Novel Integrated Characterization of Microphysical Properties of Ice Particles Using In-Situ Field Measurements and Polarimetric Radar Observations

East Coast Winter Storms (or Nor'easters) that develop off the eastern coast of the US from North Carolina northwards can be very devastating producing large amounts of snowfall, freezing rain, sleet and resultant flooding. The type of precipitation that falls at the surface is sensitive to subtle vertical changes of the environment conditions such as temperature and relative humidity. The National Weather Service's recently modernized network of radars along with sophisticated numerical models are used to forecast the hazardous areas but they depend crucially on the physical properties of the various classes of precipitation such as size, shape, concentration, density, fall speed and composition which are highly variable in both space and time. This research is aimed at developing, implementing, and testing novel approaches to measurement, characterization, and analysis of the physical and scattering properties of ice particles in winter precipitation combining delicate optical, electronic, and mechanical instrumentation and state-of-the-art radars. These integrated field measurements are performed in collaboration with the Precipitation Research Facility at Wallops Island, Virginia, operated by the National Aeronautic and Space Administration, which falls along one of the climatological tracks of east coast winter storms. Accurate measurements of the physical and scattering properties of winter precipitation are crucial for advancement of numerical weather prediction models and in the correct interpretation of data from the recently modernized national network of weather radars. Hence this research can lead to improved winter precipitation forecasts (amount, location, and timing), which is of great importance to economy, safety, and everyday life, including all travel modes used by the public, and especially air travel and safety. Educational impacts include research training of graduate and undergraduate students, instrumentation development by students, and field experiences.

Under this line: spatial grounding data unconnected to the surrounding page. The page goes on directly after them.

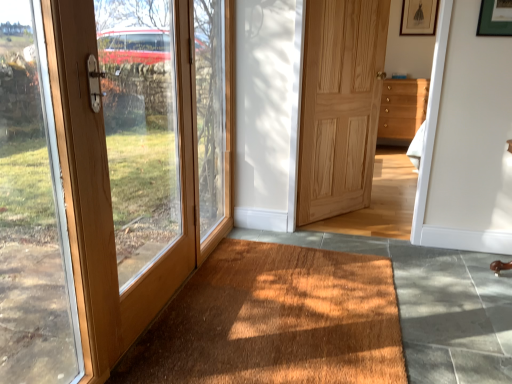 Question: Are matte wood door at left, the second door in the right-to-left sequence, and wooden chest of drawers at center-right far apart?

Choices:
 (A) no
 (B) yes

Answer: (B)

Question: Can you confirm if matte wood door at left, which ranks as the 1th door in left-to-right order, is thinner than wooden chest of drawers at center-right?

Choices:
 (A) no
 (B) yes

Answer: (B)

Question: From a real-world perspective, is matte wood door at left, placed as the 1th door when sorted from front to back, below wooden chest of drawers at center-right?

Choices:
 (A) yes
 (B) no

Answer: (B)

Question: Is matte wood door at left, which ranks as the 1th door in left-to-right order, beside wooden chest of drawers at center-right?

Choices:
 (A) yes
 (B) no

Answer: (B)

Question: Is wooden chest of drawers at center-right completely or partially inside matte wood door at left, the second door in the right-to-left sequence?

Choices:
 (A) no
 (B) yes

Answer: (A)

Question: Considering the positions of natural wood door at center, the 2th door positioned from the left, and matte black picture frame at upper right in the image, is natural wood door at center, the 2th door positioned from the left, bigger or smaller than matte black picture frame at upper right?

Choices:
 (A) small
 (B) big

Answer: (B)

Question: From a real-world perspective, is natural wood door at center, which is counted as the first door, starting from the right, above or below matte black picture frame at upper right?

Choices:
 (A) above
 (B) below

Answer: (B)

Question: In the image, is natural wood door at center, marked as the first door in a back-to-front arrangement, on the left side or the right side of matte black picture frame at upper right?

Choices:
 (A) left
 (B) right

Answer: (A)

Question: Considering the positions of natural wood door at center, the 2th door positioned from the left, and matte black picture frame at upper right in the image, is natural wood door at center, the 2th door positioned from the left, wider or thinner than matte black picture frame at upper right?

Choices:
 (A) thin
 (B) wide

Answer: (B)

Question: In terms of width, does matte wood door at left, the second door in the right-to-left sequence, look wider or thinner when compared to brown textured mat at lower center?

Choices:
 (A) wide
 (B) thin

Answer: (B)

Question: Is matte wood door at left, the second door in the right-to-left sequence, to the left or to the right of brown textured mat at lower center in the image?

Choices:
 (A) left
 (B) right

Answer: (A)

Question: In the image, is matte wood door at left, the second door in the right-to-left sequence, positioned in front of or behind brown textured mat at lower center?

Choices:
 (A) behind
 (B) front

Answer: (B)

Question: From a real-world perspective, is matte wood door at left, which ranks as the 1th door in left-to-right order, physically located above or below brown textured mat at lower center?

Choices:
 (A) below
 (B) above

Answer: (B)

Question: Is matte black picture frame at upper right taller or shorter than wooden chest of drawers at center-right?

Choices:
 (A) tall
 (B) short

Answer: (B)

Question: From the image's perspective, is matte black picture frame at upper right above or below wooden chest of drawers at center-right?

Choices:
 (A) below
 (B) above

Answer: (B)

The overarching goal of this research is to reduce uncertainties in the interpretation of radar signatures and improve the accuracy of the retrievals of liquid equivalent snow rate (SR) using an observationally-driven approach supported by advanced in-situ instrumentation and radars. More specifically, the first objective is to improve characterization of geometric parameters, particle size distribution (PSD), fall speeds, and 'effective' density of ice particles, by optimizing the data from projected views in one plane, obtained by the Precipitation Instrument Package (PIP), two orthogonal planes, from the 2D-video disdrometer (2DVD), and multiple planes, provided by the 5-camera multi-angle snowflake camera (MASC) and 7-camera Snowflake Measurement and Analysis System (SMAS). The second objective is use of the combination of PIP, two 2DVD units and two 3D sonic anemometers (inside and outside a double-fence windshield) to characterize the effects of particle-turbulence in natural snowfall on the fall speed and 'effective' density of particles. The third objective is related to closure based on achieved agreements of the 'best' estimate of SR and forward modeled polarimetric variables from dual-polarization radar using PIP, 2DVD, MASC, and SMAS data with independent snow gauge and radar measurements, respectively. Some of the unique contributions of this project are: a student-built research instrument SMAS that offers 3D-shape reconstruction of particles using 6 cameras with the 7th camera simultaneously measuring fall speed; use of multiple instruments (MASC, SMAS, 2DVD, and PIP) to arrive at the 'complete' PSD from 100 microns to > 20 mm; experimental approach to study particle-turbulence effects on settling speeds, with data on vertical/horizontal movements, fall speeds and sizes, and habits (types) of particles provided by the PIP, 2DVD, and SMAS, respectively; and closure experiments with the agreement between predicted and measured SR and radar observables being evaluated based on the estimated measurement and parameterization errors.

This award reflects NSF's statutory mission and has been deemed worthy of support through evaluation using the Foundation's intellectual merit and broader impacts review criteria.